*** Opening EXTRACTED ENTRIES ***
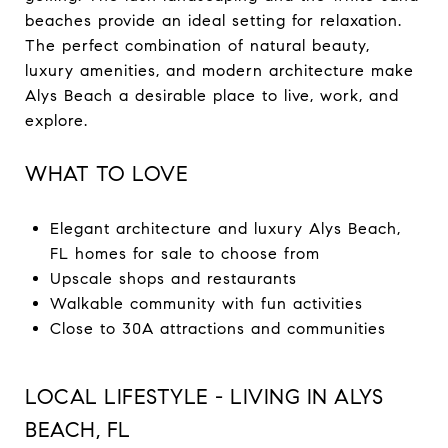
beaches provide an ideal setting for relaxation.
The perfect combination of natural beauty,
luxury amenities, and modern architecture make
Alys Beach a desirable place to live, work, and
explore.
WHAT TO LOVE
Elegant architecture and luxury Alys Beach,
FL homes for sale to choose from
Upscale shops and restaurants
Walkable community with fun activities
Close to 30A attractions and communities
LOCAL LIFESTYLE - LIVING IN ALYS
BEACH, FL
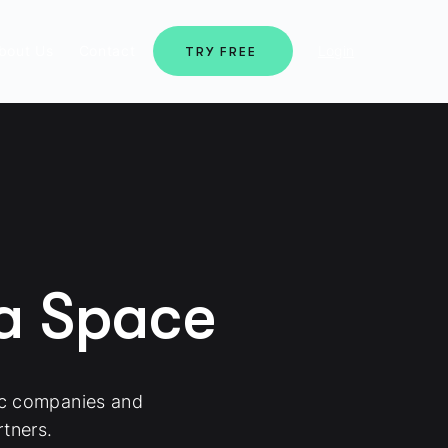
bout Us
Contact
Login
TRY FREE
ma Space
ic companies and
tners.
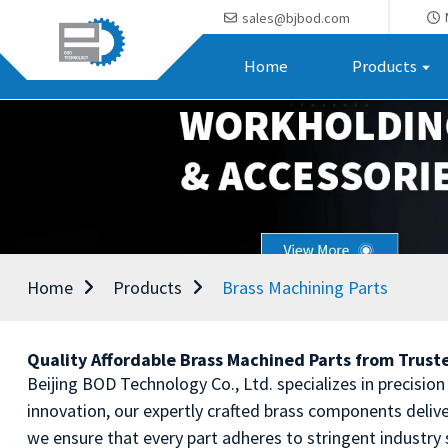
sales@bjbod.com
Home
Products
Home
Products
Brass Machining Parts
Quality Affordable Brass Machined Parts from Trus
Beijing BOD Technology Co., Ltd. specializes in precisio
innovation, our expertly crafted brass components deli
we ensure that every part adheres to stringent industry 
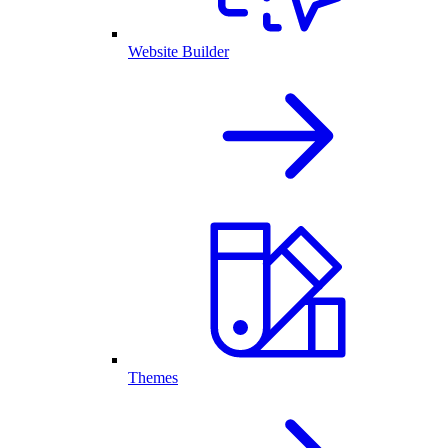
Website Builder
Themes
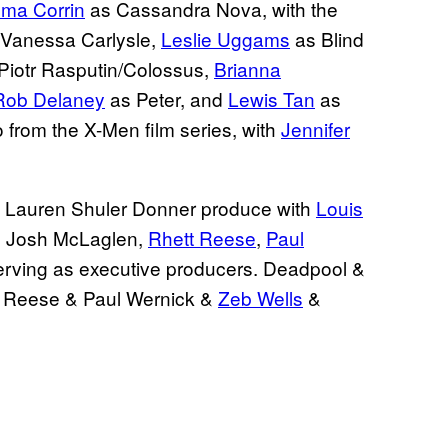
ma Corrin
as Cassandra Nova, with the
Vanessa Carlysle,
Leslie Uggams
as Blind
Piotr Rasputin/Colossus,
Brianna
Rob Delaney
as Peter, and
Lewis Tan
as
o from the X-Men film series, with
Jennifer
 Lauren Shuler Donner produce with
Louis
, Josh McLaglen,
Rhett Reese
,
Paul
rving as executive producers. Deadpool &
t Reese & Paul Wernick &
Zeb Wells
&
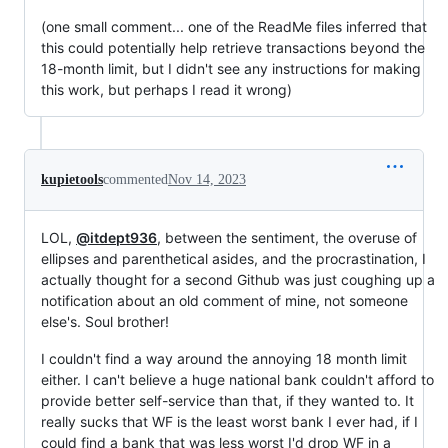
(one small comment... one of the ReadMe files inferred that
this could potentially help retrieve transactions beyond the
18-month limit, but I didn't see any instructions for making
this work, but perhaps I read it wrong)
kupietools
commented
Nov 14, 2023
LOL,
@itdept936
, between the sentiment, the overuse of
ellipses and parenthetical asides, and the procrastination, I
actually thought for a second Github was just coughing up a
notification about an old comment of mine, not someone
else's. Soul brother!
I couldn't find a way around the annoying 18 month limit
either. I can't believe a huge national bank couldn't afford to
provide better self-service than that, if they wanted to. It
really sucks that WF is the least worst bank I ever had, if I
could find a bank that was less worst I'd drop WF in a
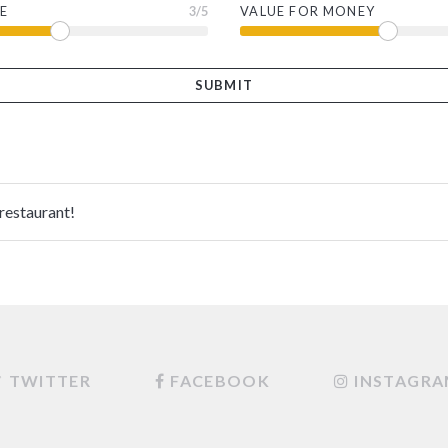
E
3
/5
VALUE FOR MONEY
 restaurant!
TWITTER
FACEBOOK
INSTAGR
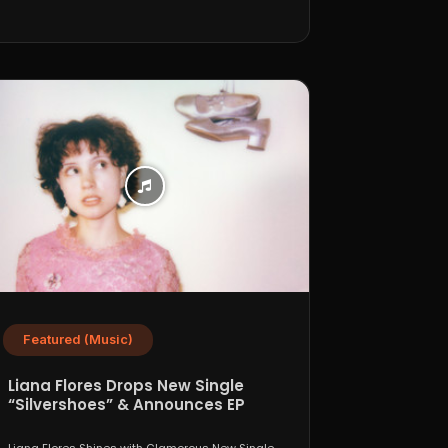
Featured (Music)
Liana Flores Drops New Single
“Silvershoes” & Announces EP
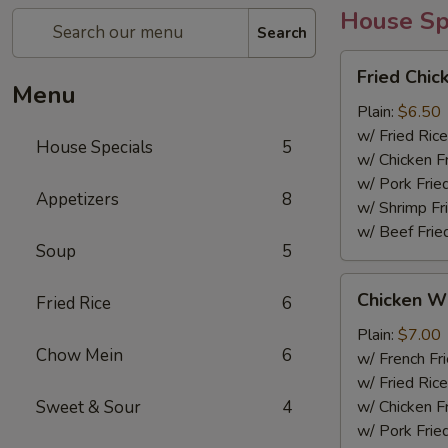
House Sp
Search
Fried
Fried Chi
Chicken
Menu
Wings
Plain:
$6.50
w/ Fried Rice
House Specials
5
w/ Chicken F
w/ Pork Frie
Appetizers
8
w/ Shrimp Fr
w/ Beef Frie
Soup
5
Chicken
Chicken Wi
Fried Rice
6
Wings
with
Plain:
$7.00
Chow Mein
6
Garlic
w/ French Fr
Sauce
w/ Fried Rice
Sweet & Sour
4
w/ Chicken F
w/ Pork Frie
*** Closing EXTRACTED ENTRIES ***
— WHAT THE TASK REQUIRES —
Copy each line from the entries above that has the word "month" in it.

— FINAL ANSWER —
18-month limit, but I didn't see any instructions for making
I couldn't find a way around the annoying 18 month limit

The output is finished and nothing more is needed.